Failure to Revise and Update Individualized Care Plans for Oxygen Use and Fall Risk
Penalty
Summary
The deficiency involves the facility’s failure to ensure ongoing revision and updating of individualized care plans in accordance with residents’ conditions and treatments. For one resident with diagnoses including Alzheimer’s disease, dementia, adult failure to thrive, type 2 diabetes mellitus, and chronic ischemic heart disease, surveyors observed the resident lying in bed with oxygen in use at 2L via nasal cannula. The oxygen tubing had no label with a date, there was no physician order for oxygen administration in the active orders, and there was no care plan addressing oxygen use. The DON acknowledged that oxygen use should have a physician’s order and that the tubing should be labeled with a date, and the Administrator was informed that there was no care plan for the oxygen therapy. Another resident, an older adult with multiple diagnoses including chronic respiratory failure with hypoxia, tracheostomy and ventilator dependence, gastrostomy, left femur fracture with routine healing, essential hypertension, seizure disorder, anxiety disorder, depressive disorders, generalized edema, left hip pain, diaphragmatic hernia, and delirium, was identified as being at high risk for falls per a Fall Risk scale.
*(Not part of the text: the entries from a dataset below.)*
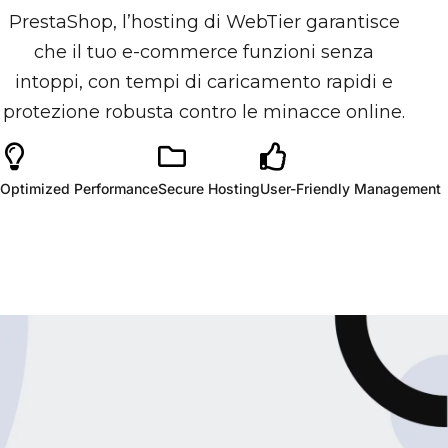
PrestaShop, l’hosting di WebTier garantisce
che il tuo e-commerce funzioni senza
intoppi, con tempi di caricamento rapidi e
protezione robusta contro le minacce online.
Optimized Performance
Secure Hosting
User-Friendly Management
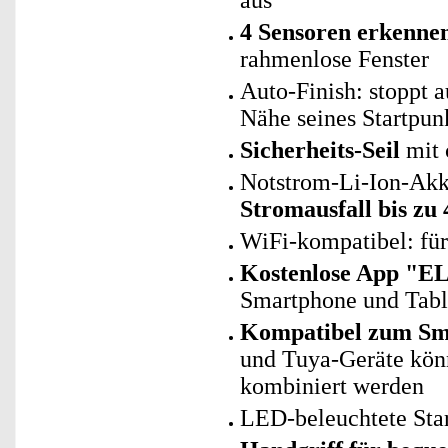
aus
4 Sensoren erkenne
rahmenlose Fenster
Auto-Finish: stoppt a
Nähe seines Startpun
Sicherheits-Seil
mit 
Notstrom-Li-Ion-Akk
Stromausfall bis zu
WiFi-kompatibel: fü
Kostenlose App "E
Smartphone und Tab
Kompatibel zum Sma
und Tuya-Geräte kö
kombiniert werden
LED-beleuchtete Star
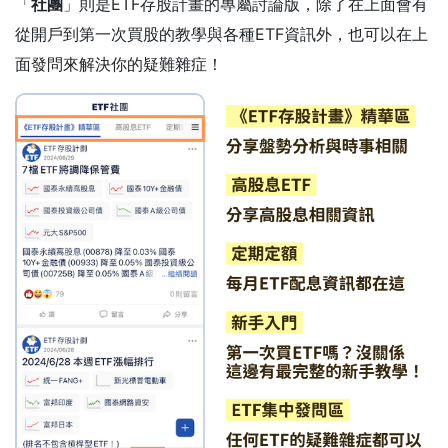
「
社團
」則是ETF存股計畫的專屬討論版，除了在上面會有
從開戶到第一次買股的教學與各種ETF資訊外，也可以在上
面發問來解決你的疑難雜症！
The resident’s fall care plan, initiated for high fall risk with problems such as gait/balance issues, poor communication/comprehension, decreased safety awareness, and adverse behaviors, contained dated interventions such as keeping furniture locked, educating the resident to use the call light, and bilateral floor mats. However, on subsequent dates, entries of 11/29/25 and 12/1/25 documented “no intervention” instead of updated fall-prevention measures after falls. The DON stated that the fall care plan should be updated after each fall with appropriate interventions, and the Administrator stated that his expectation is that care plans be updated after appropriate interventions are discussed, indicating that this did not occur as required by facility policy for comprehensive care plans.